And why not? He was superior, he was the husband of Dorothy Hepplestall and it was that fact—the fact that he had married Dorothy and made a success of their marriage—which counted against him with the county far more than his having gone into trade and having made a success of that. They would have welcomed a failure somewhere, and he had failed at nothing. So though he had their society, he had it grudgingly.
He was then driven back, not unwillingly, on Dorothy. She was, for Reuben, the whole of friendship, the whole of companionship, the whole of love; after all, she was Dorothy and certainly he made no complaint that he had no other friends and that he was a tolerated, unpopular figure in society. His days were for the factory, his evenings for Dorothy and their children and, when the children had gone to bed, for Dorothy and his books. Books, though they were not unduly insisted upon in the country districts of Lancashire, went then with gentlemanliness and Reuben was not idiosyncratic, but normal, in becoming bookish in middle-age. In Parliament they quoted the classics in their speeches, and the Corinthian of the Clubs, whatever his sporting tastes, spared time to keep his classics in repair. Bookishness, in moderation, was part of the make-up of a man of taste, and for Reuben it had become a recourse not for fashion’s sake but for its own.
Life for Reuben had its mellowness; he had struggled and he had won; he was owner and despot, hardly bound by any law but that of his will, of the several factories contained within the great wall, of a coal-mine, of the town of cottages and shops about. The conditions of labor were the usual conditions and they did not trouble his conscience. Things were, indeed, rather smoother for Hepplestall’s workers than for some others; he was above petty rent exactions and truck shops, as, being his own coal supplier, he could very well afford to be.
What drawbacks there were to his position were rather in matters of decoration than reality, but it was decided proof of his unpopularity in both camps of influence that Hepplestall was not a magistrate. Other great manufacturers, to a man, were on the bench and took good care to be, because administration of the law was largely in the hands of the magistrates and the manufacturers wanted the administration in trusty hands—their own. It was a permanent rebuff to Reuben that he was not a magistrate; there were less wealthy High Sheriffs.
It was a puny irritation, symptomatic of their spite, and it didn’t matter much to Reuben, who was sure of his realities, sure, above all, of the reality of Dorothy’s love. No love runs smooth for twenty years and probably it would not be love if it did, but only a bad habit masquerading as love, so that it would not be true to say of Reuben and Dorothy that they had never had a difference. They had had many small differences, and in this matter of love what happens is that which also happens to a tree. Trees need wind; wind forces the roots down to a stronger and ever stronger hold upon the earth. And so with love, which cannot live in draughtless hothouse air, but needs to be wind-tossed to prove and to increase its strength. Impossible to be a pacifist in love! Love is a tussle, a thing of storms and calms: like everything in life it cannot stand still but must either grow or decay, and for growth, it must have strife. Sex that is placid and love that is immovable are contradictions in terms. Love has to interest or love will cease to be, and to interest it cannot stagnate.

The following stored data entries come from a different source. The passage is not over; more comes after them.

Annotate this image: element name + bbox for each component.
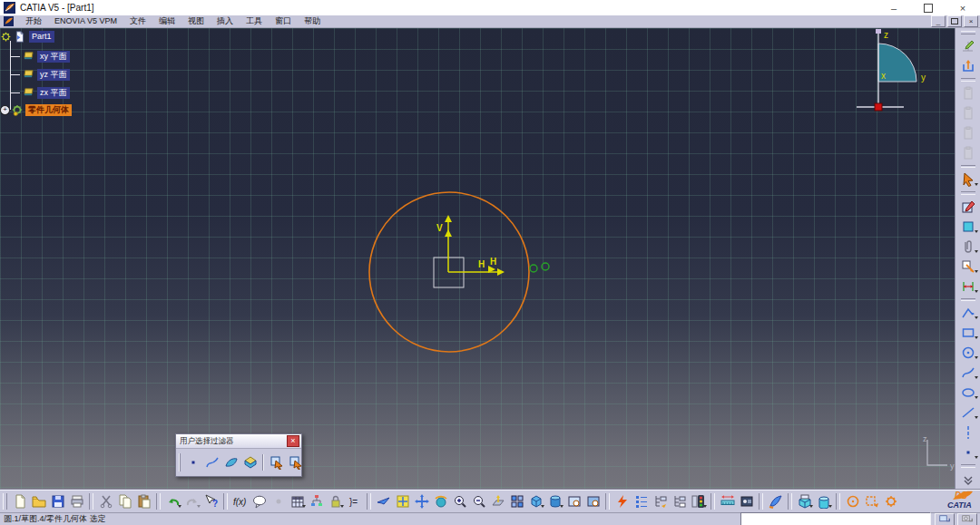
zoom-out-button[interactable]: [469, 491, 488, 511]
user-selection-filter-toolbar[interactable]: 用户选择过滤器 ×: [175, 433, 302, 477]
copy-button[interactable]: [115, 491, 134, 511]
paste-button[interactable]: [134, 491, 153, 511]
menu-item-edit[interactable]: 编辑: [152, 16, 181, 25]
catalog-browser-1-button[interactable]: [795, 491, 814, 511]
open-file-button[interactable]: [29, 491, 48, 511]
surface-filter-button[interactable]: [221, 452, 240, 472]
sketcher-button[interactable]: [957, 36, 979, 56]
tree-node-part-body[interactable]: + 零件几何体: [0, 103, 72, 117]
measure-item-button[interactable]: [737, 491, 756, 511]
menu-item-enovia[interactable]: ENOVIA V5 VPM: [48, 16, 123, 25]
catalog-tree-button[interactable]: [307, 491, 326, 511]
zoom-in-button[interactable]: [450, 491, 469, 511]
undo-button[interactable]: [163, 491, 182, 511]
sketch-edit-button[interactable]: [957, 197, 979, 217]
cut-button[interactable]: [96, 491, 115, 511]
menu-item-tools[interactable]: 工具: [240, 16, 269, 25]
lock-button[interactable]: [326, 491, 345, 511]
design-table-button[interactable]: [288, 491, 307, 511]
rotate-button[interactable]: [431, 491, 450, 511]
command-list-button[interactable]: [957, 513, 977, 525]
close-icon[interactable]: ×: [287, 435, 299, 447]
menu-item-help[interactable]: 帮助: [298, 16, 327, 25]
menu-item-insert[interactable]: 插入: [211, 16, 240, 25]
swap-visible-space-button[interactable]: [689, 491, 708, 511]
power-input[interactable]: [740, 512, 931, 525]
tree-expander-icon[interactable]: +: [0, 105, 10, 115]
tree-node-yz-plane-label[interactable]: yz 平面: [37, 69, 70, 81]
graphic-properties-button[interactable]: [766, 491, 785, 511]
geometrical-element-filter-button[interactable]: [286, 452, 305, 472]
more-tools-button[interactable]: [957, 470, 979, 490]
minimize-button[interactable]: –: [877, 0, 911, 15]
tree-node-part-body-label[interactable]: 零件几何体: [25, 104, 72, 116]
iso-view-button[interactable]: [526, 491, 545, 511]
line-button[interactable]: [957, 403, 979, 423]
formula-button[interactable]: f(x): [230, 491, 250, 511]
filter-toolbar-titlebar[interactable]: 用户选择过滤器 ×: [176, 434, 301, 449]
conic-button[interactable]: [957, 383, 979, 403]
spline-button[interactable]: [957, 363, 979, 383]
point-button[interactable]: [957, 442, 979, 462]
expand-tree-1-button[interactable]: [651, 491, 670, 511]
whats-this-button[interactable]: ?: [201, 491, 220, 511]
curve-filter-button[interactable]: [202, 452, 221, 472]
point-filter-button[interactable]: [183, 452, 202, 472]
tree-node-part1-label[interactable]: Part1: [29, 31, 54, 43]
tree-node-xy-plane-label[interactable]: xy 平面: [37, 51, 70, 63]
volume-filter-button[interactable]: [240, 452, 260, 472]
tree-node-zx-plane[interactable]: zx 平面: [11, 86, 70, 100]
new-file-button[interactable]: [10, 491, 29, 511]
view-mode-1-button[interactable]: [564, 491, 583, 511]
attachment-button[interactable]: [957, 237, 979, 257]
fly-mode-button[interactable]: [374, 491, 393, 511]
constraint-symbol-2[interactable]: [542, 263, 549, 270]
menu-item-view[interactable]: 视图: [181, 16, 211, 25]
menu-item-window[interactable]: 窗口: [269, 16, 298, 25]
view-mode-2-button[interactable]: [583, 491, 603, 511]
toolbar-grip[interactable]: [179, 453, 181, 472]
relations-button[interactable]: }=: [345, 491, 364, 511]
axis-button[interactable]: [957, 423, 979, 442]
toolbar-grip[interactable]: [3, 493, 7, 510]
sketch-surface-button[interactable]: [957, 217, 979, 237]
pan-button[interactable]: [412, 491, 431, 511]
multi-view-button[interactable]: [507, 491, 526, 511]
print-button[interactable]: [67, 491, 86, 511]
sketch-tool-profile-button[interactable]: [862, 491, 881, 511]
constraint-symbol-1[interactable]: [530, 265, 537, 272]
menu-item-start[interactable]: 开始: [19, 16, 48, 25]
exit-workbench-button[interactable]: [957, 56, 979, 76]
expand-tree-2-button[interactable]: [670, 491, 689, 511]
sketch-tool-circle-button[interactable]: [843, 491, 862, 511]
hide-show-button[interactable]: [612, 491, 632, 511]
viewport-3d[interactable]: V H H z x y z y Part1: [0, 28, 955, 490]
dialog-toggle-button[interactable]: [935, 513, 955, 525]
profile-button[interactable]: [957, 303, 979, 323]
close-button[interactable]: ×: [946, 0, 980, 15]
compass[interactable]: z x y: [844, 28, 955, 119]
compass-base-handle[interactable]: [875, 103, 882, 111]
normal-view-button[interactable]: [488, 491, 507, 511]
maximize-button[interactable]: [911, 0, 946, 15]
measure-between-button[interactable]: [718, 491, 737, 511]
toolbar-grip[interactable]: [961, 31, 975, 34]
sketch-tool-gear-button[interactable]: [881, 491, 900, 511]
tree-node-yz-plane[interactable]: yz 平面: [11, 68, 70, 82]
comment-button[interactable]: [250, 491, 269, 511]
mdi-close-button[interactable]: ×: [964, 15, 978, 27]
compass-z-handle[interactable]: [876, 29, 881, 34]
tree-node-root[interactable]: Part1: [0, 30, 54, 44]
select-button[interactable]: [957, 170, 979, 190]
circle-button[interactable]: [957, 343, 979, 363]
tree-node-zx-plane-label[interactable]: zx 平面: [37, 87, 70, 99]
feature-element-filter-button[interactable]: [267, 452, 286, 472]
mdi-restore-button[interactable]: [947, 15, 962, 27]
constraint-button[interactable]: [957, 277, 979, 297]
save-button[interactable]: [48, 491, 67, 511]
fit-all-in-button[interactable]: [393, 491, 412, 511]
render-style-button[interactable]: [545, 491, 564, 511]
output-feature-button[interactable]: [957, 257, 979, 277]
mdi-minimize-button[interactable]: _: [931, 15, 946, 27]
tree-node-xy-plane[interactable]: xy 平面: [11, 50, 70, 63]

The children came almost as milestones in the road of their love; each marked the happy ending of a period of stress. They were not results of a habit, but the achievements of a passion, live symbols of a thing itself alive. These two hearts did not beat all the time as one, and the restlessness of their love was as essential as its harmony.
But the shadow of a difference that might grow into a disaster was being cast upon them. In a way, it was extraneous to their love, and in another way was part and parcel of it. The question was the future of Edward, the eldest son.
Dorothy lived in two worlds, in Reuben and in the county, and Reuben lived in three, Dorothy, the factory and the county. He put the factory second to Dorothy and she put it nowhere. There was a bargain between them, unspoken but understood, that she should put it nowhere and yet he was assuming, tacitly, that Edward was as a matter of course to succeed him as controller of the factory and the mine: of these two he always thought first of the factory and second of the mine.
She might have reconciled herself to the mine. There were Dukes, like the Duke of Bridgewater, who owned coal-mines and her Edward might have gained great honor, like that Duke, by developing canals. But she had not moved with the times about factories, nor, indeed, had the times, that is, her order of the old gentry, moved very far. The Secombes were still exceptional, the Luke Verners still trimmers, land was still land and respectable, steam was steam and questionable, and it is to be supposed that though the coal of the Duke was used to make steam, coal was land and therefore on the side of the angels, whatever the devils did with it afterwards. Prejudice, in any case, has nothing to do with consistency. She had no prejudice against Reuben’s connection with the factory; he was her “steam-man” still, but she did not want Edward to be her steam-son.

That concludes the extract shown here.